*** Material for this task Section Begins ***

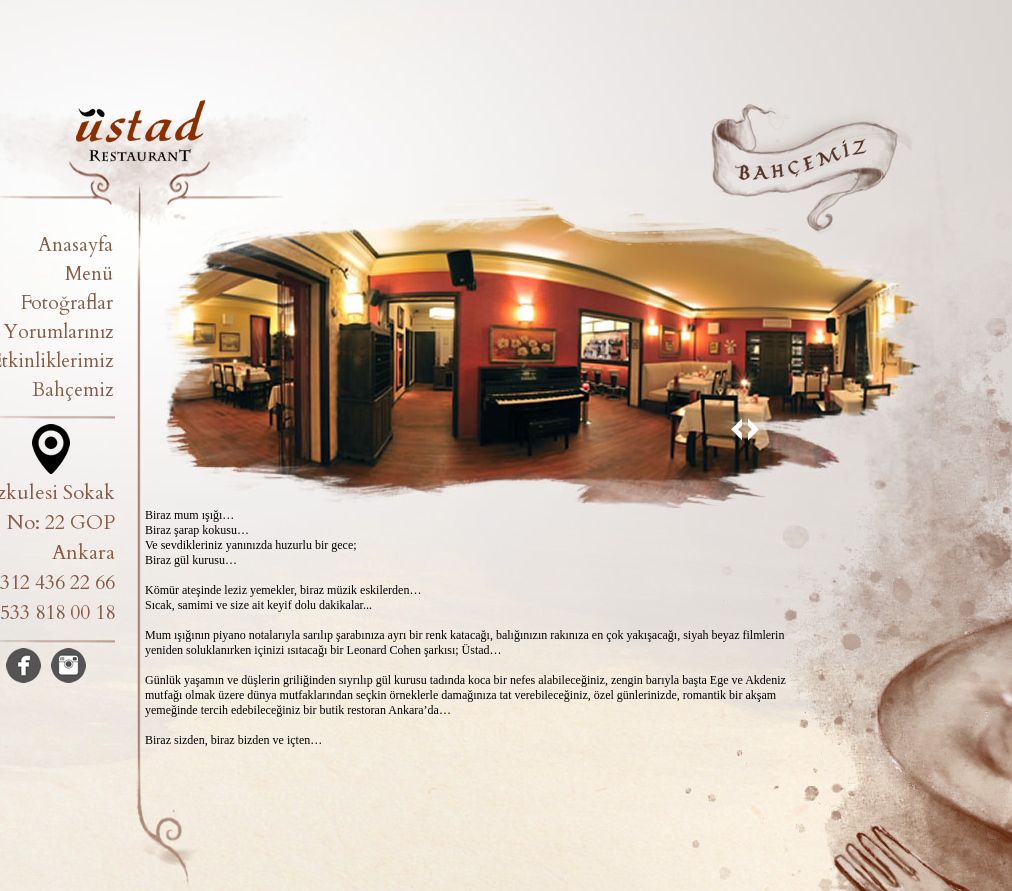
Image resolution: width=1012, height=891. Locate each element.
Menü (89, 274)
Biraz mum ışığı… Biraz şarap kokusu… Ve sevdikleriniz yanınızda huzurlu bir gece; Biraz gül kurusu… (251, 537)
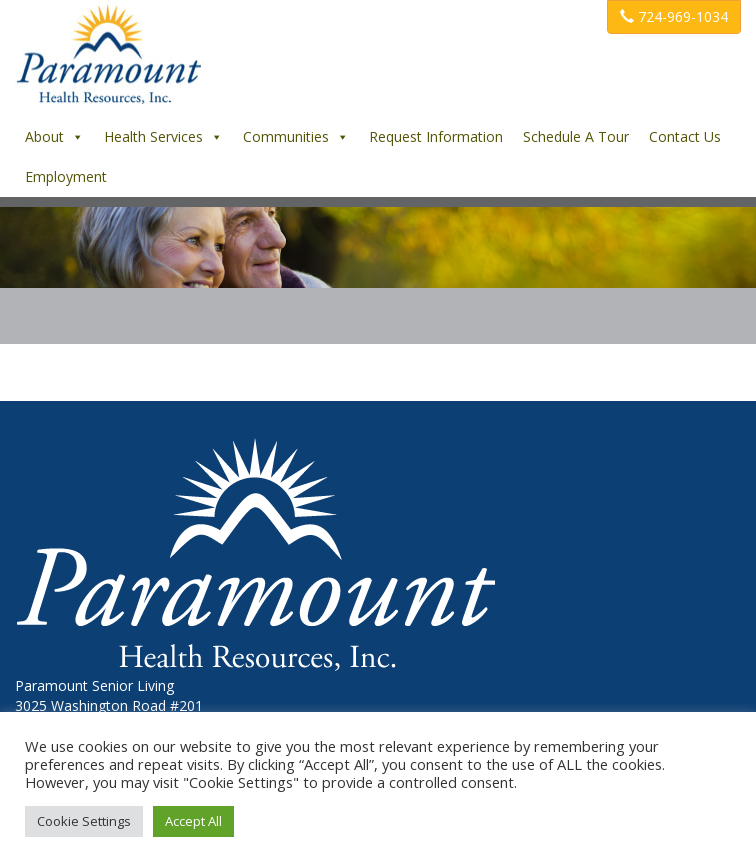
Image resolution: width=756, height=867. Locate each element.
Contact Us (685, 136)
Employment (66, 176)
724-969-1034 (674, 16)
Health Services (163, 136)
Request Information (436, 136)
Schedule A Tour (576, 136)
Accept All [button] (193, 821)
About (54, 136)
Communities (296, 136)
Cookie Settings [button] (84, 821)
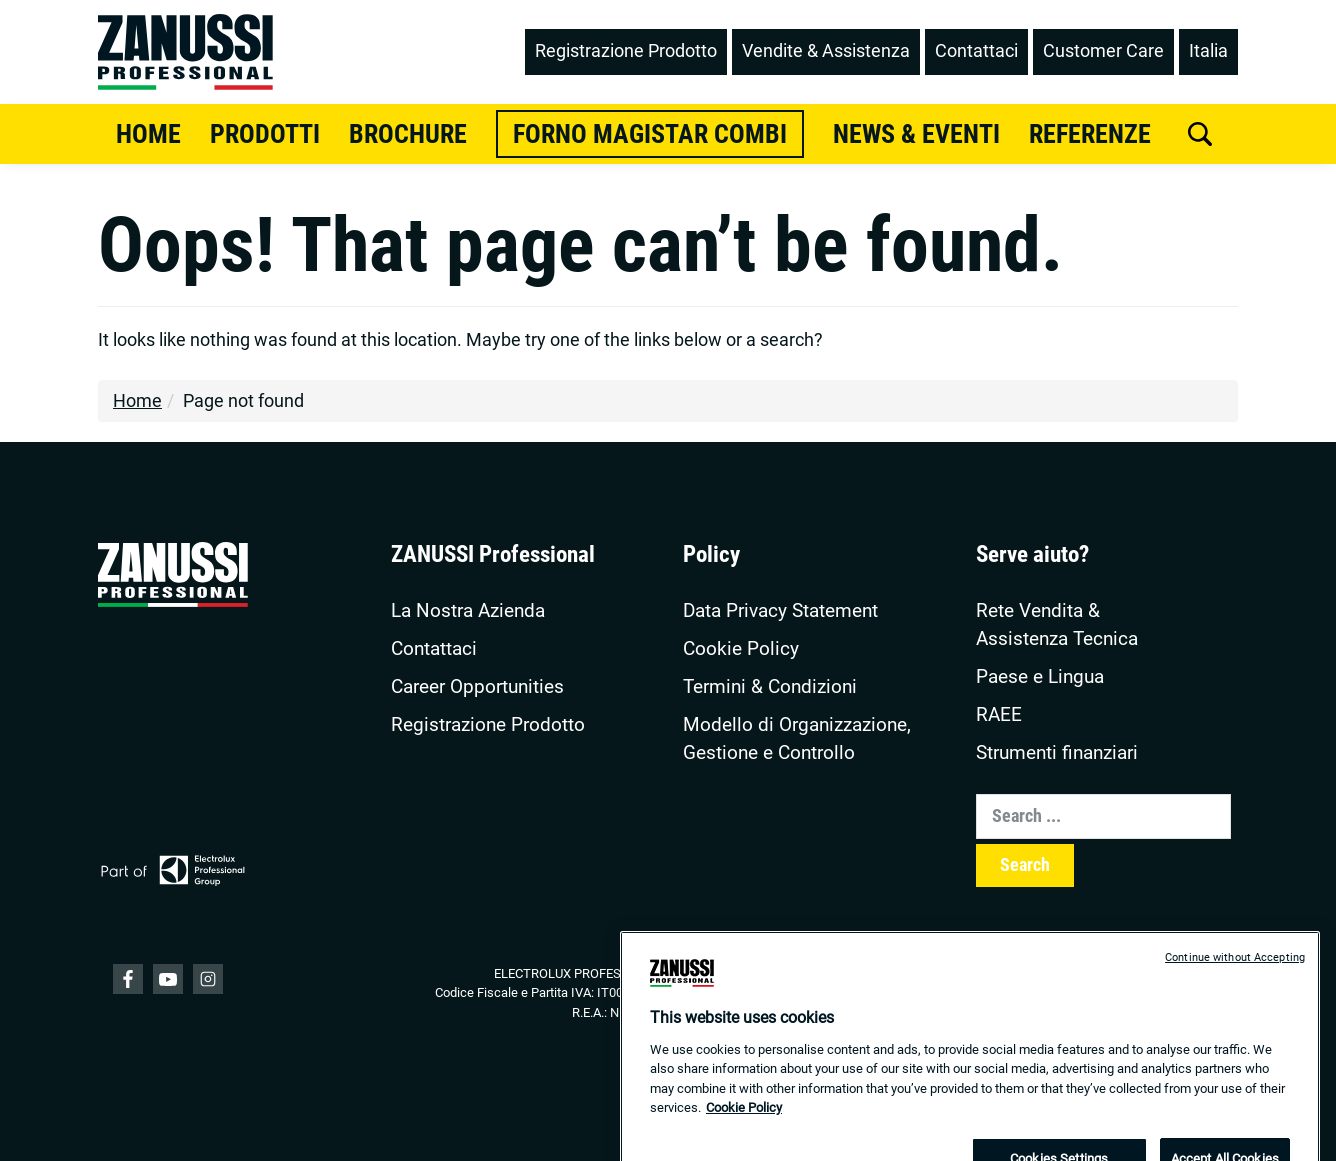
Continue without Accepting (1235, 974)
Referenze (1090, 134)
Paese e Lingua (1040, 677)
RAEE (999, 715)
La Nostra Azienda (468, 611)
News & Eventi (916, 134)
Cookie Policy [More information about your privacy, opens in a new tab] (744, 1124)
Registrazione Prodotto (488, 725)
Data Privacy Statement (780, 611)
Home (148, 134)
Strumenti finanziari (1057, 753)
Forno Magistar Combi (650, 134)
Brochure (408, 134)
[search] (1200, 134)
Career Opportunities (477, 687)
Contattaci (434, 649)
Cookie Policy (741, 649)
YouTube (168, 979)
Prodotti (265, 134)
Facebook (128, 979)
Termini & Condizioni (770, 687)
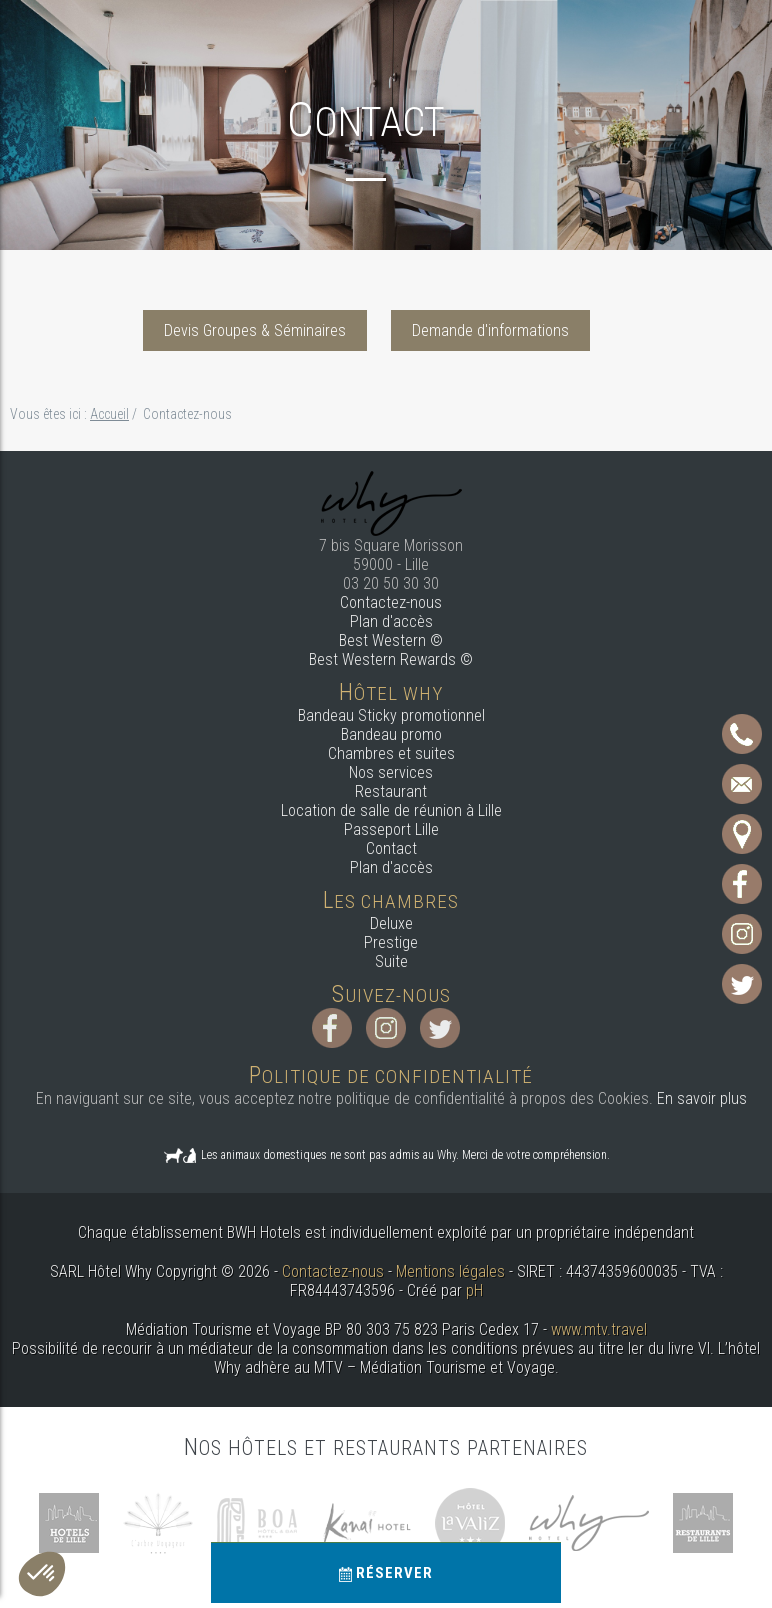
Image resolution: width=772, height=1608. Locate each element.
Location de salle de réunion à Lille (391, 810)
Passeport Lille (391, 829)
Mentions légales (450, 1271)
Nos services (391, 772)
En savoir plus (702, 1098)
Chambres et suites (391, 753)
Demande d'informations (490, 330)
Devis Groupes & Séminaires (255, 330)
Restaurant (391, 791)
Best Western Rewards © (391, 659)
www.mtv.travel (599, 1329)
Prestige (391, 942)
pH (474, 1290)
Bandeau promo (391, 734)
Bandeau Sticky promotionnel (391, 715)
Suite (391, 961)
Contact (391, 848)
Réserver (386, 1573)
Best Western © (391, 640)
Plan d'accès (391, 621)
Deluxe (391, 923)
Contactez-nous (391, 602)
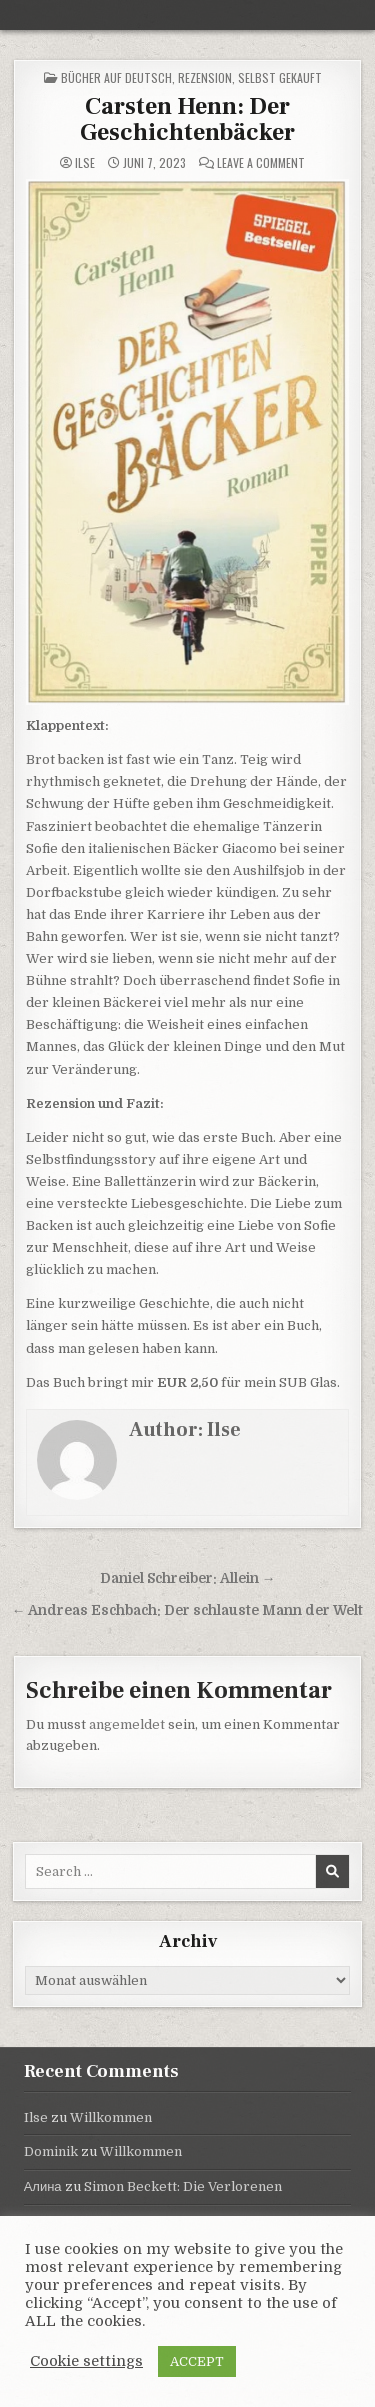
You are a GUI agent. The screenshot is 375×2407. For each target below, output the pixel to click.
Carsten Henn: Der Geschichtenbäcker (187, 119)
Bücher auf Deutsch (116, 77)
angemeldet (127, 1724)
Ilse (85, 163)
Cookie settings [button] (86, 2361)
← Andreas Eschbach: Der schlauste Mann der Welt (188, 1610)
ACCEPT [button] (197, 2361)
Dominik (51, 2151)
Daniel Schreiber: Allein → (188, 1578)
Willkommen (111, 2117)
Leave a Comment (261, 163)
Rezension (205, 77)
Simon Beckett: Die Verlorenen (183, 2186)
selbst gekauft (280, 77)
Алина (43, 2186)
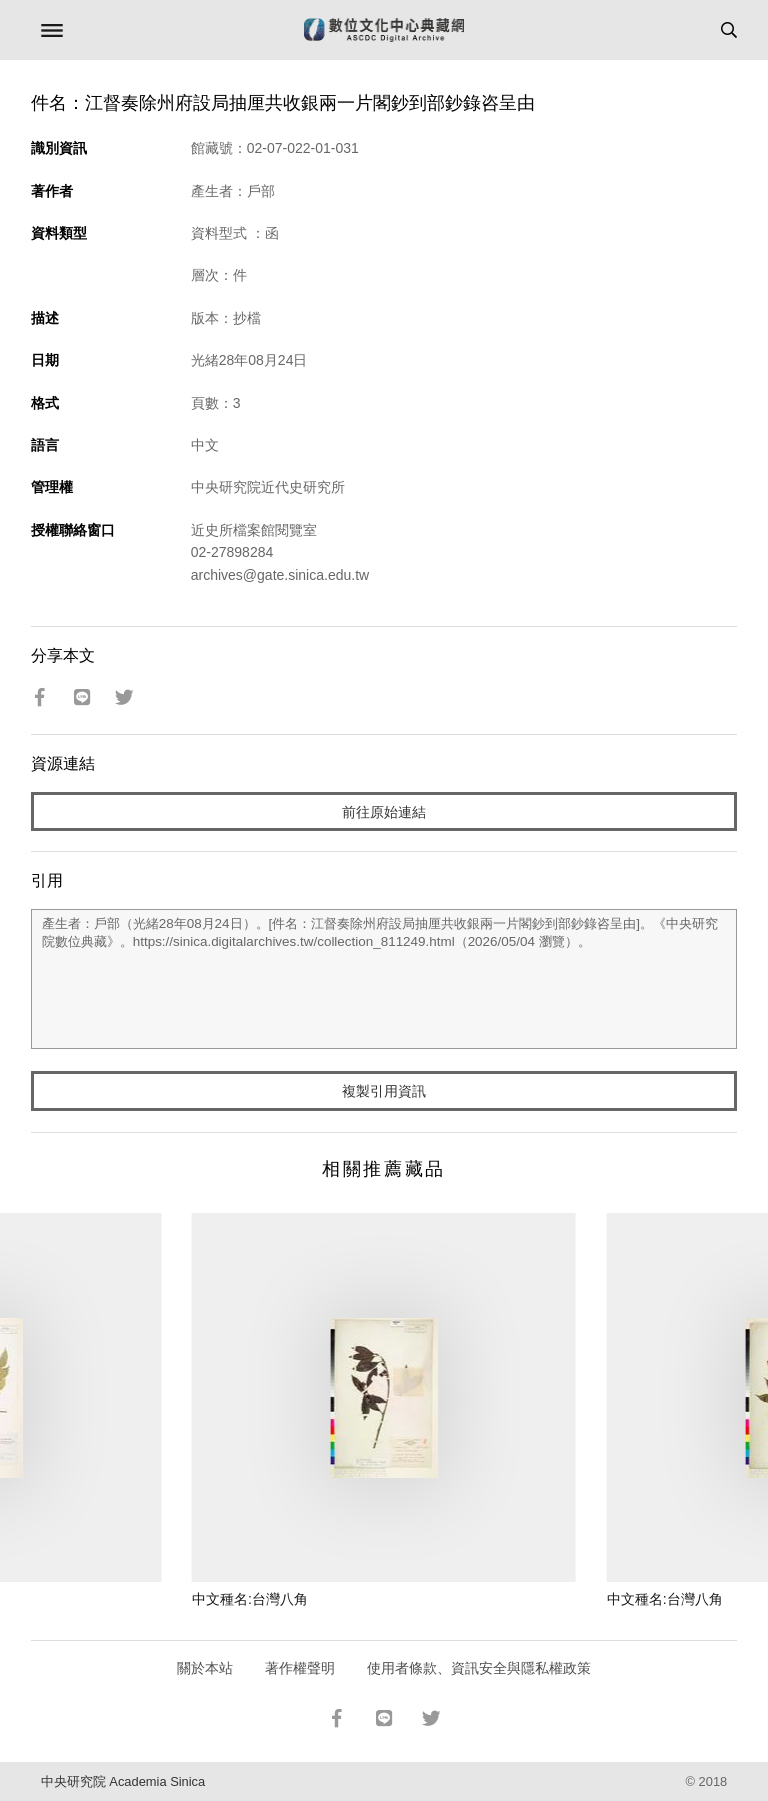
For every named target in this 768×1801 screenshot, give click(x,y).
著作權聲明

*** Material for this task Section Ends ***

**What the exercise asks**
Look through the listing above and copy each line with the word "click" in it.

**Answer for this exercise**
You are a GUI agent. The screenshot is 375×2407. For each target below, output the pixel to click.
For every named target in this 768×1801 screenshot, give click(x,y).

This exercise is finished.